A True System Object Model

To be a true system model, an object architecture must allow a distributed, evolving system to support millions of objects without risk of erroneous connections of objects and other problems related to strong typing or definition. COM is such an architecture. In addition to being an object-based service architecture, COM is a true system object model because it:

Uses globally unique identifiers to identify object classes and the interfaces those objects may support.
Provides methods for code reusability without the problems of traditional language-style implementation inheritance.
Has a single programming model for in-process, cross-process, and cross-network interaction of software components.
Encapsulates the life-cycle of objects via reference counting.
Provides a flexible foundation for security at the object level.

The following sections elaborate on each of these aspects of COM.

Globally Unique Identifiers

Distributed object systems have potentially millions of interfaces and software components that need to be uniquely identified. Any system that uses human-readable names for finding and binding to modules, objects, classes, or requests is at risk because the probability of a collision between human-readable names is nearly 100% in a complex system. The result of name-based identification will inevitably be the accidental connection of two or more software components that were not designed to interact with each other, and a resulting error or crash—even though the components and system had no bugs and worked as designed.

By contrast, COM uses globally unique identifiers (GUIDs)—128-bit integers that are virtually guaranteed to be unique in the world across space and time—to identify every interface and every object class and type.5. These globally unique identifiers are the same as UUIDs (Universally Unique IDs) as defined by DCE. Human-readable names are assigned only for convenience and are locally scoped. This helps insure that COM components do not accidentally connect to an object or via an interface or method, even in networks with millions of objects.6.

Code Reusability and Implementation Inheritance

Implementation inheritance—the ability of one component to "subclass" or "inherit" some of its functionality from another component while "over-riding" other functions—is a very useful technology for building applications. But more and more experts are concluding that it creates serious problems in a loosely coupled, decentralized, evolving object system. The problem is technically known as the lack of type-safety in the specialization interface and is well-documented in the research literature.7.

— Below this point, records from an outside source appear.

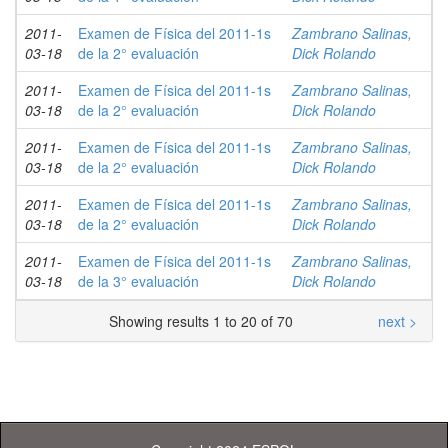
2011-
Examen de Física del 2011-1s
Zambrano Salinas,
03-18
de la 2° evaluación
Dick Rolando
2011-
Examen de Física del 2011-1s
Zambrano Salinas,
03-18
de la 2° evaluación
Dick Rolando
2011-
Examen de Física del 2011-1s
Zambrano Salinas,
03-18
de la 2° evaluación
Dick Rolando
2011-
Examen de Física del 2011-1s
Zambrano Salinas,
03-18
de la 2° evaluación
Dick Rolando
2011-
Examen de Física del 2011-1s
Zambrano Salinas,
03-18
de la 3° evaluación
Dick Rolando
Showing results 1 to 20 of 70
next >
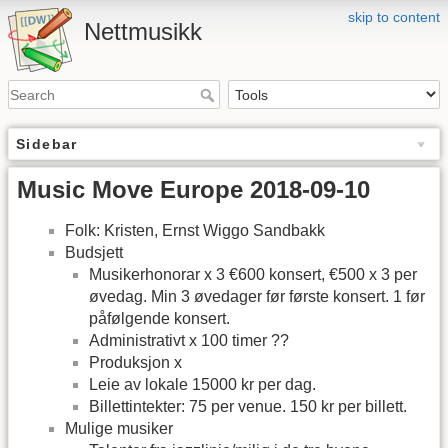
skip to content
Nettmusikk
Sidebar
Music Move Europe 2018-09-10
Folk: Kristen, Ernst Wiggo Sandbakk
Budsjett
Musikerhonorar x 3 €600 konsert, €500 x 3 per
øvedag. Min 3 øvedager før første konsert. 1 før
påfølgende konsert.
Administrativt x 100 timer ??
Produksjon x
Leie av lokale 15000 kr per dag.
Billettintekter: 75 per venue. 150 kr per billett.
Mulige musiker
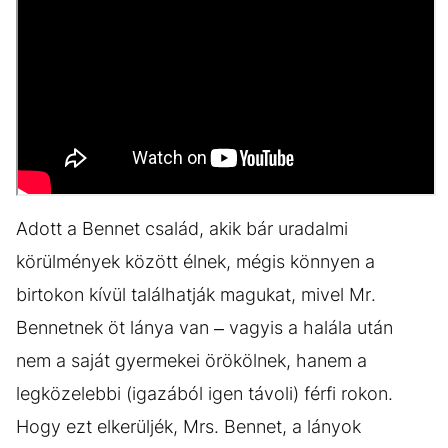
Adott a Bennet család, akik bár uradalmi
körülmények között élnek, mégis könnyen a
birtokon kívül találhatják magukat, mivel Mr.
Bennetnek öt lánya van – vagyis a halála után
nem a saját gyermekei örökölnek, hanem a
legközelebbi (igazából igen távoli) férfi rokon.
Hogy ezt elkerüljék, Mrs. Bennet, a lányok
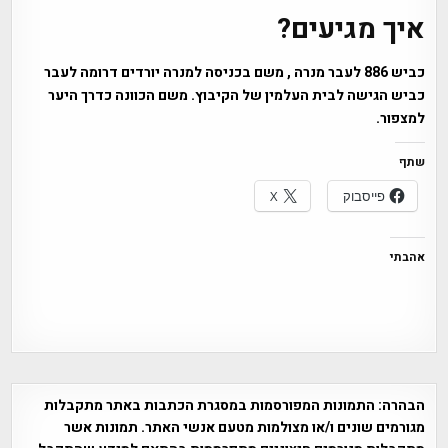
איך מגיעים?
כביש 886 לעבר מנרה , משם בכניסה למנרה יורדים דרומה לעבר
כביש הגישה לבית העלמין של הקיבוץ. משם הכוונה כדרך היער
למצפור.
שתף
פייסבוק
X
אהבתי
הבהרה:
התמונות המפורסמות במסגרת הכתבות באתר מתקבלות
מגורמים שונים ו/או מצולמות מטעם אנשי האתר. תמונות אשר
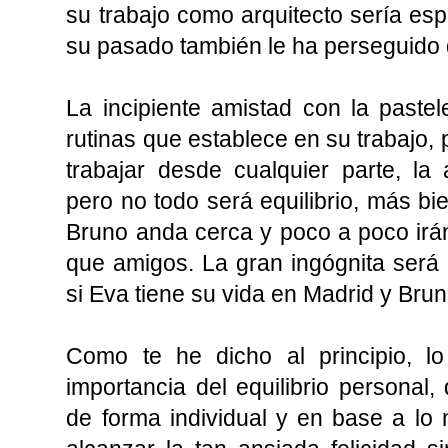
su trabajo como arquitecto sería esp
su pasado también le ha perseguido
La incipiente amistad con la pastele
rutinas que establece en su trabajo,
trabajar desde cualquier parte, la
pero no todo será equilibrio, más bi
Bruno anda cerca y poco a poco ir
que amigos. La gran ingógnita será
si Eva tiene su vida en Madrid y Brun
Como te he dicho al principio, 
importancia del equilibrio personal,
de forma individual y en base a lo 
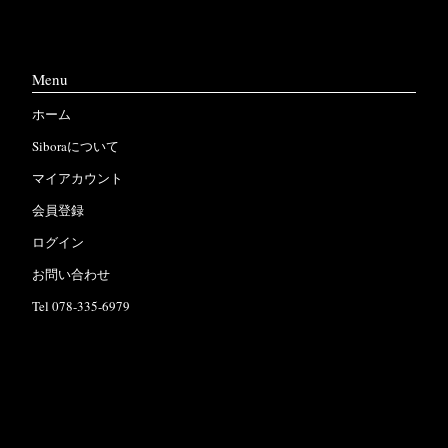
Menu
ホーム
Siboraについて
マイアカウント
会員登録
ログイン
お問い合わせ
Tel 078-335-6979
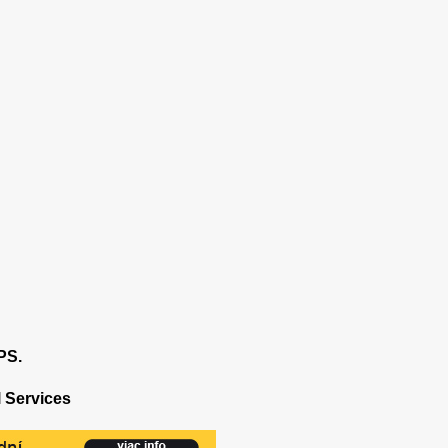
PS.
 Services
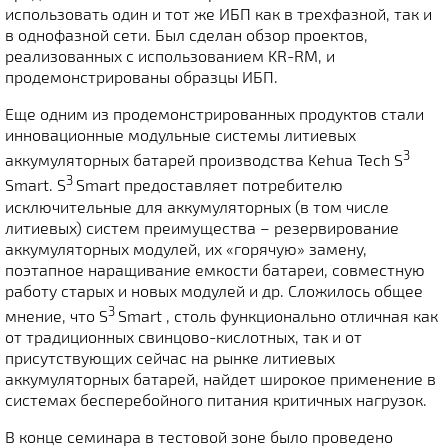
использовать один и тот же ИБП как в трехфазной, так и
в однофазной сети. Был сделан обзор проектов,
реализованных с использованием KR-RM, и
продемонстрированы образцы ИБП.
Еще одним из продемонстрированных продуктов стали
инновационные модульные системы литиевых
3
аккумуляторных батарей производства Kehua Tech S
3
Smart. S
Smart предоставляет потребителю
исключительные для аккумуляторных (в том числе
литиевых) систем преимущества – резервирование
аккумуляторных модулей, их «горячую» замену,
поэтапное наращивание емкости батареи, совместную
работу старых и новых модулей и др. Сложилось общее
3
мнение, что S
Smart , столь функционально отличная как
от традиционных свинцово-кислотных, так и от
присутствующих сейчас на рынке литиевых
аккумуляторных батарей, найдет широкое применение в
системах бесперебойного питания критичных нагрузок.
В конце семинара в тестовой зоне было проведено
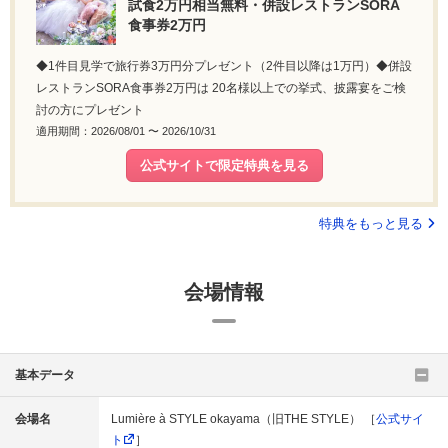
試食2万円相当無料・併設レストランSORA
食事券2万円
◆1件目見学で旅行券3万円分プレゼント（2件目以降は1万円）◆併設
レストランSORA食事券2万円は 20名様以上での挙式、披露宴をご検
討の方にプレゼント
適用期間：2026/08/01 〜 2026/10/31
公式サイトで限定特典を見る
特典をもっと見る
会場情報
基本データ
会場名
Lumière à STYLE okayama（旧THE STYLE） ［
公式サイ
ト
］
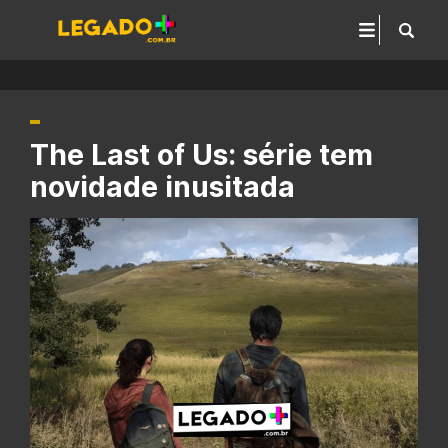
The Last of Us: série tem
novidade inusitada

The general problem with traditional implementation inheritance is that the contract or interface between objects in an implementation hierarchy is not clearly defined; indeed, it is implicit and ambiguous. When the parent or child component changes its implementation, the behavior of related components may become undefined. This tight coupling of implementations is not a problem when the implementation hierarchy is under the control of a defined group of programmers who can, if necessary, make updates to all components simultaneously. But it is precisely this ability to control and change a set of related components simultaneously that differentiates an application, even a complex application, from a true distributed object system. So while traditional implementation inheritance can be a very good thing for building applications and components, it is inappropriate in a system object model.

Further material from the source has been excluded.